Who can benefit most from MuseumStat and MuseumFinder?
Researchers, advocates and policy makers: MuseumStat provides important, objective data to understand the scope, reach and impact of museums in communities. Data is visualized on-screen and provided for download to allow for the widest possible use and analyses.
Community leaders: MuseumStat provides important measures of community health and well-being, easily accessible through maps, charts and graphs. A wide range of museums are identified as community assets and potential partners for programs and services.
Museum leaders: MusuemStat affords critical information needed to inform programming and outreach activities for museum leaders. It can improve their case-making to grant makers, and generate data-driven analyses to enhance their community impact.
Travelers: MusuemFinder puts thousands of museums at your fingertips. Free to download, the easy interface allows users to view museums by type, get address information and directions. Quickly see what’s around you, search for any museum, enter any address anywhere in the U.S., or view a list of museums nearby. MuseumFinder uses the most comprehensive database available on museums, historic sites, zoos, aquariums and more.
“This project is a direct result of how we can leverage the power of data and technology to help the nation’s museums and the communities they serve,” said Vakharia. “In an increasingly digital and knowledge-driven world, MuseumStat can serve as the means by which museums can better tell their stories, reach new audiences and demonstrate their impact. Ultimately, we’re using technology to help create stronger human connections.”

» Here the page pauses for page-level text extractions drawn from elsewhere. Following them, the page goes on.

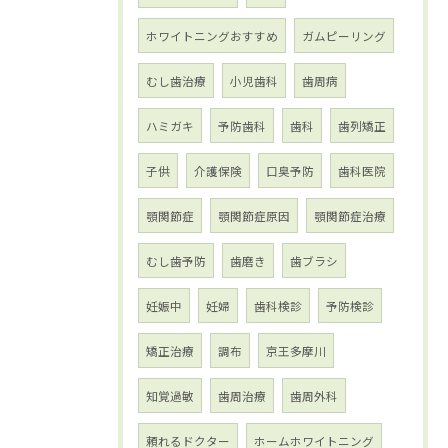
ホワイトニングおすすめ
ガムピーリング
むし歯治療
小児歯科
歯周病
ハミガキ
予防歯科
歯科
歯列矯正
子供
介護保険
口臭予防
歯科医院
顎関節症
顎関節症原因
顎関節症治療
むし歯予防
歯磨き
歯ブラシ
妊娠中
妊婦
歯科検診
予防検診
矯正治療
調布
京王多摩川
知覚過敏
歯周治療
歯周外科
頼れるドクター
ホームホワイトニング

By selecting a specific museum from the MuseumStat search bar, users can learn its location and view it on a map showing additional surrounding museums. The ‘Add Demographics’ function updates the map with important data on demographic and community health measures. A data visualization dashboard provides dozens of important measures on people and households within any geographic region selected by the user. Relevant data can be downloaded by using the ‘Download Museum Info’ link.
MuseumStat uses two key types of data, the Museum Universe Data File (MUDF) and the American Community Survey (ACS) of the U.S. Census Bureau. The MUDF was developed as part of this research project, and is the most comprehensive data file of museums in the U.S., complied and updated regularly. MUDF data is derived from a variety of public sources such as information on tax-exempt nonprofit organizations from the Internal Revenue Service as well as proprietary data gathered from location-based data aggregators. This data is paired with that of the ACS, which gathers in-depth information on individuals and households throughout the country. MuseumStat uses the ACS 5-year estimates from 2010-2015, which allows for analysis down to the census tract level.